The first part of the rule seeks public comment on whether to modify, or eliminate altogether, the E15 dispenser warning label. The label is currently required by the E15 Misfueling Mitigation Rule. The label used today is designed to warn consumers against dispensing E15 into the fuel tanks of light-duty motor vehicles manufactured before 2001, boats, motorcycles, all heavy-duty gasoline engines and other gasoline-powered equipment. EPA determined in 2010/2011 that the use of E15 in those instances would cause or contribute to impairment of those vehicles’ and engines’ emission controls, harm public health from increases in regulated emissions, and cause durability and materials compatibility issues. With this rulemaking, EPA is co-proposing (with the Federal Trade Commission) two options with respect to the E15 label. Under the first option, EPA proposes modifications to the label intended to provide additional clarity to consumers and decrease confusion. Under the second option, EPA proposes to remove the label entirely.
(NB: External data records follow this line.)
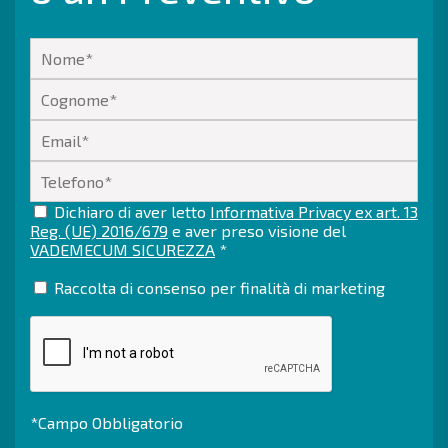
Dichiaro di aver letto
Informativa Privacy ex art. 13
Reg. (UE) 2016/679
e aver preso visione del
VADEMECUM SICUREZZA
*
Raccolta di consenso per finalità di marketing
*Campo Obbligatorio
The second part of the proposed rulemaking covers UST system compatibility with E15. Specifically, EPA proposes to grant certain allowances for owners and operators who are unable to demonstrate UST system compatibility, making it easier for them to store E15 in existing equipment. Under EPA’s proposal:

  • Owners and operators of UST systems already in existence one year after the effective date of the rule who cannot determine compatibility (e.g., cannot find installation documentation) for all equipment and components are not required to demonstrate compatibility if the UST systems have secondarily-contained tanks and piping (including safe suction piping) and use interstitial monitoring.
  • For equipment other than tanks and piping, owners and operators must adhere to the existing requirement in the federal UST regulations to demonstrate compatibility. If owners and operators can demonstrate compatibility of certain existing equipment, they will not need to replace all of their equipment to demonstrate compatibility with higher blends of ethanol. EPA references unlined steel single-wall tanks, unlined steel double-wall tanks, single-wall fiberglass tanks, double-wall fiberglass tanks, flexible piping, fiberglass containment sumps, pumping equipment, spill equipment, release detection equipment and overfill equipment in its proposal.

EPA is also proposing a new requirement that future installation of UST systems, or UST equipment and components that are replaced, must be constructed with equipment and components that are compatible with ethanol blends up to 100 percent. This requirement would be effective within one year of the effective date of the rule.

You can access the rulemaking here. The Energy Marketers of America (EMA) Motor Fuels Committee and UST Task Force plan to meet to discuss the proposed rule and formulate a response. A 90-day comment period will give stakeholders plenty of time to make their case. EPA plans to hold a public hearing about the proposed rulemaking during the comment period. We will report on what happened at the hearing on this website.